County Attorney Greg Fifer presented those in attendance at the meeting — including about 20 who had been protesting outside before the meeting with signs calling for Commissioners Ed Meyer and Les Young to be voted out of office — with a 29-page memorandum explaining how his law firm, Applegate Fifer Pulliam, had overseen the disposal or redemption of tax certificates for 48 properties.
“You have relied on me exclusively to give you a recommendation on how to deal with this,” Fifer told the commissioners. “I think the county’s better off for having collected these delinquent taxes, and I’m not in any manner ashamed of the work that we’ve done. I do want to put the public concerns about this to rest, as long as those concerns are in good faith.”
Fifer’s presentation came in response to a request filed by Martina Webster, who is the campaign manager of Republican county council candidate Kelly Khuri.
Webster was one of several protesters outside before the meeting.
“People are tired of it,” Webster said. “People are tired of our commissioners not listening to us, acting as if they are elite rulers, and that they don’t owe their positions to us.”
According to the figures Fifer presented, tax certificates issued for 39 of the properties had been redeemed under his lawfirm’s oversight. The 39 properties comprised $1.182 million in past-due taxes. AFP collected $1.414 million, including the redemption amount on the certificates and subsequently assessed penalties.
“I think it’s an excellent result,” Fifer said.
All told, the county recovered $1.258 million, or 106 percent of the amount owed. AFP’s fee was $156,104, plus $11,250 in third-party title-search costs. Fifer said it’s the same 10-percent fee that would have been collected by SRI, the company contracted to sell 130 properties in the same sale.
Fifer said that the 48 properties for which AFP oversaw the sale of had large tax liabilities, and Fifer believed they could be liquidated or redeemed quickly.
Of the nine remaining properties, two sold for more than was owed. One was redeemed for $102,658 by the IRS despite the full amount owed being $72,523, and another with a liability of $60,526 was sold to the city of Jeffersonville for $210,000. Another property sold to an abutting landowner for $1,200, which left six for the commissioners to sell by inviting bids.

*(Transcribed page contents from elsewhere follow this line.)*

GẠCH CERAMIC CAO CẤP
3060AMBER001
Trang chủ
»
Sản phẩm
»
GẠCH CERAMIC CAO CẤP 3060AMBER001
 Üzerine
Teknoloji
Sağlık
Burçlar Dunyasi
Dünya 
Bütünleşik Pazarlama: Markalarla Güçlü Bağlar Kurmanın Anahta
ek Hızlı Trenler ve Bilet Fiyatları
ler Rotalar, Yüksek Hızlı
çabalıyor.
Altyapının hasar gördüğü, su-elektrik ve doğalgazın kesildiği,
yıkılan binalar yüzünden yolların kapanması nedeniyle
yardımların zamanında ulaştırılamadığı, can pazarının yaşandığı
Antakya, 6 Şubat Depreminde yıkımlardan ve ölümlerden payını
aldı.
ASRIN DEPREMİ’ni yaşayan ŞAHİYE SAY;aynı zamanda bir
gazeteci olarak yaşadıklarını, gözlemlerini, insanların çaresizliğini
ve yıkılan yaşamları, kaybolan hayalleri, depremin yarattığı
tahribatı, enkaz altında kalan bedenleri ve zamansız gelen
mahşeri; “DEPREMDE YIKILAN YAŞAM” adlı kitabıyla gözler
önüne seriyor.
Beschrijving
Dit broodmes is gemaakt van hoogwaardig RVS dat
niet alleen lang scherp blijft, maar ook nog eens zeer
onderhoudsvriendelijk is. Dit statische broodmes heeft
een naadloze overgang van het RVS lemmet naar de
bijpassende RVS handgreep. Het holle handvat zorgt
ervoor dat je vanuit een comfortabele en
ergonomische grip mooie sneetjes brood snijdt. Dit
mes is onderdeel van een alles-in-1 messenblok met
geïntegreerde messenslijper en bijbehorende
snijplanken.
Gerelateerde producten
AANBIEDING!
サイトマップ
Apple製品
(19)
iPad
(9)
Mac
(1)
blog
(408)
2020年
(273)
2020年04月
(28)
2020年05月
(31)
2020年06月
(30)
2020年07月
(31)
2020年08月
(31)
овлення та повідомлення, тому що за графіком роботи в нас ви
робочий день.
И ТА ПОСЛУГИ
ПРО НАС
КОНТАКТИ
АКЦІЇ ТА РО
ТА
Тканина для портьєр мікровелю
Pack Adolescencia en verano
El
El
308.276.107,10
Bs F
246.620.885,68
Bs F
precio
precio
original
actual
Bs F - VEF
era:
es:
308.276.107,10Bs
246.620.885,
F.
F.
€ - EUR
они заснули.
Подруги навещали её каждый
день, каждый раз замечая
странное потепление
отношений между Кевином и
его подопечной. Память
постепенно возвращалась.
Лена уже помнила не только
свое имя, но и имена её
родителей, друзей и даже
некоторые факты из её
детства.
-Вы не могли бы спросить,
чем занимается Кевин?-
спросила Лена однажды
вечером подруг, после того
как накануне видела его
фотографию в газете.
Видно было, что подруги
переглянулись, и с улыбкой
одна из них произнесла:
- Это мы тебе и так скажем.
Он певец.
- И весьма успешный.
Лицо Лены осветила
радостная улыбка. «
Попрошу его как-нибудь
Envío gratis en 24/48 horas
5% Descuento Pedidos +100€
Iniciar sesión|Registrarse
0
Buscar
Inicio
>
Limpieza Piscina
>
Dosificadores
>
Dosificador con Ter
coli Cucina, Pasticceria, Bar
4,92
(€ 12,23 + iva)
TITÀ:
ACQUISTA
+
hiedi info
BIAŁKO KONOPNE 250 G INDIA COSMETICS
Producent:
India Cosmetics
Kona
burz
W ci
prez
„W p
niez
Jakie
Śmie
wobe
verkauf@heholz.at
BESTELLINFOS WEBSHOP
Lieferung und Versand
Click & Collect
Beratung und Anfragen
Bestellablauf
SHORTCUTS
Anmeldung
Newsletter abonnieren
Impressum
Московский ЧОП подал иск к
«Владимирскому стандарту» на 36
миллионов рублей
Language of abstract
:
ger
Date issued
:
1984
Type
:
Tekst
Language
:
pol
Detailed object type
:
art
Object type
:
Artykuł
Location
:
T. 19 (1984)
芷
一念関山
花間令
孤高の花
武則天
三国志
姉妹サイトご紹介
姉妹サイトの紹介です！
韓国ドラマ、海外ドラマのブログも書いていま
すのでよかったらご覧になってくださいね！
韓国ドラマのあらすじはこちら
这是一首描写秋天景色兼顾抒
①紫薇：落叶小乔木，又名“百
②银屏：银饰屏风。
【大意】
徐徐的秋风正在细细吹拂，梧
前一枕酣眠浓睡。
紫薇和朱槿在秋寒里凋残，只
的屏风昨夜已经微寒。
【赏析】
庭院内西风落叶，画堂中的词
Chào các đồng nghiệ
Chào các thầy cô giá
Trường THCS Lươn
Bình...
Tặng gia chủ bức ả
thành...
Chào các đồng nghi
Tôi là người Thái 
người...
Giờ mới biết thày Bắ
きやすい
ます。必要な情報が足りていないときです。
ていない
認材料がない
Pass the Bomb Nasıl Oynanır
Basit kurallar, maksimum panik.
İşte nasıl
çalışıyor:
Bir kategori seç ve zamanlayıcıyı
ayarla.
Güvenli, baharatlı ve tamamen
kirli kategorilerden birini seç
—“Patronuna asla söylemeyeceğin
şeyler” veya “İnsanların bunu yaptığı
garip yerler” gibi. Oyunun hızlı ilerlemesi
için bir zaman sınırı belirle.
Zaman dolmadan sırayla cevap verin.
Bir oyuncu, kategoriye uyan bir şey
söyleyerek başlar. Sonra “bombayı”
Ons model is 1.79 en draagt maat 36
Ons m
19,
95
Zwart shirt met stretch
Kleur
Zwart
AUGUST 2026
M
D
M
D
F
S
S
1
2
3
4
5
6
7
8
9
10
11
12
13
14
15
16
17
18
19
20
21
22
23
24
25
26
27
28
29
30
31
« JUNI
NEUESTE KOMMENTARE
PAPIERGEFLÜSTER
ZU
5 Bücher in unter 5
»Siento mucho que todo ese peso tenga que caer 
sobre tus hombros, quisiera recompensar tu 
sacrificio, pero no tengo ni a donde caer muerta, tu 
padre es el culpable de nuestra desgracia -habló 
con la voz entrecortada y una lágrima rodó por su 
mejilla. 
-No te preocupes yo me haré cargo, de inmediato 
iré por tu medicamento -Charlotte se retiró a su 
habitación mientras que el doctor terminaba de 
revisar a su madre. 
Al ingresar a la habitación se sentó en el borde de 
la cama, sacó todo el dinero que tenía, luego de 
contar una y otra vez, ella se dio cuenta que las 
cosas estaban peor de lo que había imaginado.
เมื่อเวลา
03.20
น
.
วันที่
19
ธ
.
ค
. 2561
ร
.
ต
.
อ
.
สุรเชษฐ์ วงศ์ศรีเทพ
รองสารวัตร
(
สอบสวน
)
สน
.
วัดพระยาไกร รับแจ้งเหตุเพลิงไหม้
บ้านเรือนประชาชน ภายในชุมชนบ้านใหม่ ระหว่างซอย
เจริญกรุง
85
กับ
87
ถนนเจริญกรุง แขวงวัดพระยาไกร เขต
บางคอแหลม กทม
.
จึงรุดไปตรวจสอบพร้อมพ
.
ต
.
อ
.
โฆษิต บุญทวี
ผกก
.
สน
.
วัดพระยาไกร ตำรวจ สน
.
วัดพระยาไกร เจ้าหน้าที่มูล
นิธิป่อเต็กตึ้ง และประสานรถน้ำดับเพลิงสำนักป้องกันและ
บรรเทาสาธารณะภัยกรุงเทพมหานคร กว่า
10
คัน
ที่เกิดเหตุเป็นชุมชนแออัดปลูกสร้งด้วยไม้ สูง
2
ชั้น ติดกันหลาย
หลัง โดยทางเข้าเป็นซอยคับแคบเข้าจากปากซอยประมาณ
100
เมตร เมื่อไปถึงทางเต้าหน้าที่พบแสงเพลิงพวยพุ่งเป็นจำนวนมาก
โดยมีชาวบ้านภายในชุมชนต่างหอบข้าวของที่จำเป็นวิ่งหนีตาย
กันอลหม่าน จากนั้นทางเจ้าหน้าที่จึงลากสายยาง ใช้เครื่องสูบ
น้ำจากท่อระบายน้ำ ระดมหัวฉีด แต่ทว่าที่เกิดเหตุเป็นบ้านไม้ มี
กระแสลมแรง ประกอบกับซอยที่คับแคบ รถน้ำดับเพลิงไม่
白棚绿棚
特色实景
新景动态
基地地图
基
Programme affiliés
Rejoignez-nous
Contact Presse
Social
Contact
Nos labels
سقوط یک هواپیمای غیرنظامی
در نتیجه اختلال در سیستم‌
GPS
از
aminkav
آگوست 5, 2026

“Was it a perfect search? No,” Fifer said of AFP’s efforts to identify properties to sell or redeem, “because obviously these last six had become problematic.”
The News and Tribune revealed in an Oct. 12 report that two of the six remaining properties were bid upon by BMW LLC, a nonexistent company with a Sellersburg address, on March 15 of this year. The bids were accepted and the sales were approved unanimously by the commissioners at subsequent meetings, and the properties were deeded to Brittney Michelle Wardlaw, Meyer’s daughter, on July 4. Additionally, a third property, located at 916 Walnut St. in Jeffersonville, was sold to Wardlaw for $500 despite the commissioners not receiving a bid or voting on the sale of the property at a public meeting.
Fifer said he did not know who was behind BMW LLC at the time the bids were unsealed, but said the board acted appropriately when the deeds to the two properties were deeded to Wardlaw.
As for the Walnut Street property, Fifer said he regretted that the sale of the property had not been voted on by the commissioners at a public meeting.
“That’s my fault, not your fault as commissioners,” Fifer told the board.
Commissioner John Perkins asked Fifer if he had acted properly in regard to the commissioners’ sale after Fifer wrapped up his explanation.
“Was there anything I failed to do that I should have done as an elected county official?” Perkins asked.
Perkins reacted with an angry, “Excuse me?” when an audience member pointed out he had been appointed a caucus of the Democratic Party. Fifer responded in the negative to Perkins’ question. Meyer and Young did not pose a similar question to Fifer.
Webster asked why signs had not been used to advertise that the properties were for sale. Fifer responded that if a similar situation presents itself, he will consider doing so.
“I’m not saying we did everything perfect,” Fifer said.
After the meeting, Webster said she wasn’t satisfied with the explanation she had received.
“There’s a reason we put signs on properties,” Webster said. “It’s to get interest in the property. So for somebody that was really saying that they wanted to make the most off of the sale, it just doesn’t pass the smell test.”